I can use my hands and my feet for out and out sin, but more often the stumbling blocks that I use in wall construction are simply doing too many things, going too many places, and getting too busy. I’ve got too many plates spinning and I need to put some down so I can focus on the most important things. And I travel too much and need to be home more. I can lie and tell myself it’s no big deal, that I can handle the load and the stress, but Jesus tells me it would be better to cut off my hands and feet than to allow them to build walls that I stumble over, that separate me from God and people that I’m called to love.
My eyes can cause me to stumble when I lust after people, or money, or power (And I’m not above ANY of those things), but more often my eyes cause me to stumble just by distracting me. I so easily lose focus and clarity because my eyes begin to roam and I’m attracted by stuff here on earth.
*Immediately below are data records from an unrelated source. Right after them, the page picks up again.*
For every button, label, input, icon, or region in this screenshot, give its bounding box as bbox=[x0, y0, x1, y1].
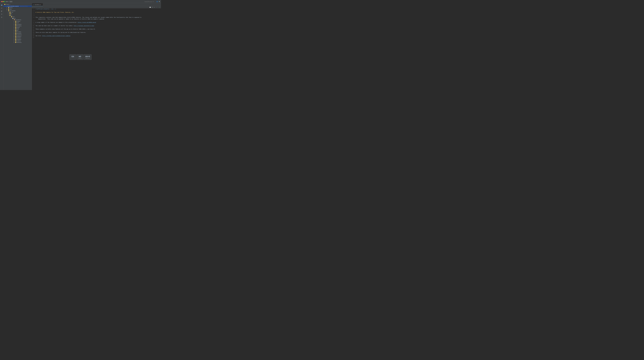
svg-line-8 bbox=[2, 8, 2, 8]
project-panel-title: Project bbox=[6, 4, 9, 5]
label-problems: problems bbox=[16, 40, 21, 41]
tree-item-completion[interactable]: ▶ 📁 completion bbox=[3, 24, 32, 25]
reader-mode-btn[interactable]: 📖 bbox=[149, 6, 151, 8]
folder-icon-refactoring: 📁 bbox=[15, 42, 16, 43]
project-panel-header: 📁 Project ▾ bbox=[3, 3, 32, 5]
label-analysis: analysis bbox=[16, 21, 20, 22]
tab-label-readme: README.md bbox=[34, 4, 41, 5]
line-1: 1 [![official project](...)](...) bbox=[32, 8, 161, 10]
sidebar-item-project[interactable] bbox=[0, 4, 3, 6]
tree-item-src[interactable]: ▾ 📁 src bbox=[3, 14, 32, 16]
folder-icon-code: 📁 bbox=[15, 22, 16, 23]
tab-close-btn[interactable]: ✕ bbox=[41, 4, 42, 5]
tree-item-idea[interactable]: ▶ 📁 .idea bbox=[3, 8, 32, 10]
label-entity: entity bbox=[16, 28, 19, 29]
line-9: 9 bbox=[32, 23, 161, 25]
tree-item-intentions[interactable]: ▶ 📁 intentions bbox=[3, 37, 32, 39]
label-refactoring: refactoring bbox=[16, 42, 21, 43]
user-icon[interactable]: 👤 bbox=[156, 1, 158, 2]
svg-rect-2 bbox=[1, 5, 2, 6]
svg-rect-1 bbox=[2, 5, 2, 5]
split-btn[interactable]: ⊞ bbox=[152, 6, 153, 8]
sidebar-item-bookmarks[interactable] bbox=[0, 13, 3, 15]
main-layout: 🔍 🔔 ⚙ ↕ 📁 Project ▾ ▾ 🗂 demo [intellij-s… bbox=[0, 3, 161, 90]
sidebar-item-plugins[interactable] bbox=[0, 16, 3, 19]
svg-rect-10 bbox=[1, 11, 2, 11]
tree-item-integration[interactable]: ▶ 📁 integration bbox=[3, 36, 32, 37]
sidebar-item-structure[interactable] bbox=[0, 10, 3, 12]
tree-item-inspections[interactable]: ▶ 📁 inspections bbox=[3, 34, 32, 36]
line-6: 6 This repository contains code that dem… bbox=[32, 17, 161, 18]
label-github: .github bbox=[10, 7, 12, 8]
sidebar-item-vcs[interactable] bbox=[0, 7, 3, 9]
chevron-down-icon[interactable]: ▾ bbox=[10, 4, 10, 5]
tree-item-flow[interactable]: ▶ 📁 flow bbox=[3, 30, 32, 31]
folder-icon-navigation: 📁 bbox=[15, 39, 16, 40]
tree-item-problems[interactable]: ▶ 📁 problems bbox=[3, 40, 32, 42]
label-idea: .idea bbox=[10, 9, 12, 10]
label-flow: flow bbox=[16, 30, 18, 31]
shortcut-git: Git bbox=[69, 54, 76, 60]
run-icon[interactable]: ▶ bbox=[151, 1, 152, 2]
tree-item-debugging[interactable]: ▶ 📁 debugging bbox=[3, 25, 32, 27]
tree-item-refactoring[interactable]: ▶ 📁 refactoring bbox=[3, 42, 32, 43]
line-5: 5 bbox=[32, 15, 161, 17]
tree-item-com-jetbrains[interactable]: ▾ 📦 com.jetbrains bbox=[3, 19, 32, 21]
svg-point-5 bbox=[2, 8, 2, 8]
tree-item-analysis[interactable]: ▶ 📁 analysis bbox=[3, 21, 32, 22]
label-generation: generation bbox=[16, 33, 21, 34]
editor-tabs: M↓ README.md ✕ bbox=[32, 3, 161, 6]
tree-item-java[interactable]: ▾ ☕ java bbox=[3, 17, 32, 19]
tree-item-formatting[interactable]: ▶ 📁 formatting bbox=[3, 31, 32, 33]
toggle-btn[interactable]: ⇔ bbox=[154, 6, 155, 8]
shortcut-overlay: Git ⌘9 macOS Alt+9 Win/Linux bbox=[69, 54, 92, 60]
more-toolbar-btn[interactable]: ⋮ bbox=[156, 6, 157, 8]
tree-item-code[interactable]: ▶ 📁 code bbox=[3, 22, 32, 24]
label-src: src bbox=[11, 15, 12, 16]
label-java: java bbox=[14, 18, 16, 19]
project-folder-icon: 📁 bbox=[4, 4, 6, 5]
tree-item-java-samples[interactable]: ▾ 📁 java-samples bbox=[3, 10, 32, 11]
editor-content[interactable]: 1 [![official project](...)](...) 2 3 # … bbox=[32, 8, 161, 90]
tree-root[interactable]: ▾ 🗂 demo [intellij-samples] ~/IdeaProjec… bbox=[3, 5, 32, 7]
close-button[interactable] bbox=[1, 1, 2, 2]
svg-point-6 bbox=[2, 8, 2, 9]
tree-item-lib[interactable]: ▶ 📁 lib bbox=[3, 13, 32, 14]
tree-item-editing[interactable]: ▶ 📁 editing bbox=[3, 27, 32, 28]
search-icon[interactable]: 🔍 bbox=[159, 1, 160, 2]
svg-rect-9 bbox=[1, 11, 2, 11]
traffic-lights bbox=[1, 1, 5, 2]
folder-icon-github: 📁 bbox=[8, 7, 10, 8]
folder-icon-lib: 📁 bbox=[10, 13, 11, 14]
tree-item-main[interactable]: ▾ 📁 main bbox=[3, 16, 32, 17]
maximize-button[interactable] bbox=[4, 1, 5, 2]
line-11: 11 bbox=[32, 27, 161, 28]
check-icon[interactable]: ✓ bbox=[159, 6, 160, 8]
line-16: 16 See also: https://github.com/trishage… bbox=[32, 35, 161, 37]
branch-pill[interactable]: main bbox=[9, 1, 12, 2]
label-navigation: navigation bbox=[16, 39, 21, 40]
more-icon[interactable]: ⋯ bbox=[154, 1, 156, 2]
file-tree: ▾ 🗂 demo [intellij-samples] ~/IdeaProjec… bbox=[3, 5, 32, 90]
tree-item-navigation[interactable]: ▶ 📁 navigation bbox=[3, 39, 32, 40]
minimize-button[interactable] bbox=[2, 1, 4, 2]
shortcut-alt9-key: Alt+9 bbox=[85, 55, 90, 58]
folder-icon-src: 📁 bbox=[10, 15, 11, 16]
label-mvn: .mvn bbox=[11, 12, 13, 13]
svg-line-7 bbox=[1, 8, 2, 8]
tree-item-entity[interactable]: ▶ 📁 entity bbox=[3, 28, 32, 30]
label-inspections: inspections bbox=[16, 34, 22, 35]
root-label: demo [intellij-samples] bbox=[8, 6, 19, 7]
folder-icon-integration: 📁 bbox=[15, 36, 16, 37]
line-8: 8 A large number of the features are dem… bbox=[32, 22, 161, 23]
line-7: 7 bbox=[32, 20, 161, 22]
label-debugging: debugging bbox=[16, 25, 21, 26]
tree-item-generation[interactable]: ▶ 📁 generation bbox=[3, 33, 32, 34]
tree-item-mvn[interactable]: ▶ 📁 .mvn bbox=[3, 11, 32, 13]
icon-bar: 🔍 🔔 ⚙ ↕ bbox=[0, 3, 3, 90]
app-name: demo bbox=[6, 1, 8, 2]
tree-item-github[interactable]: ▶ 📁 .github bbox=[3, 7, 32, 8]
folder-icon-flow: 📁 bbox=[15, 30, 16, 31]
settings-icon[interactable]: ⚙ bbox=[152, 1, 154, 2]
tab-readme[interactable]: M↓ README.md ✕ bbox=[32, 3, 43, 6]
I know in my heart it’s only temporary and it won’t last, but it still gets me off track. Jesus said if I’d be better off with only one eye if two get in the way. Maybe with one eye I’d be forced to more clearly decide where to focus.
I can’t use my hands, my feet and my eyes to both build walls and follow God. I’ve got to choose. And I have to make that choice every single day or I stumble into my very own wall.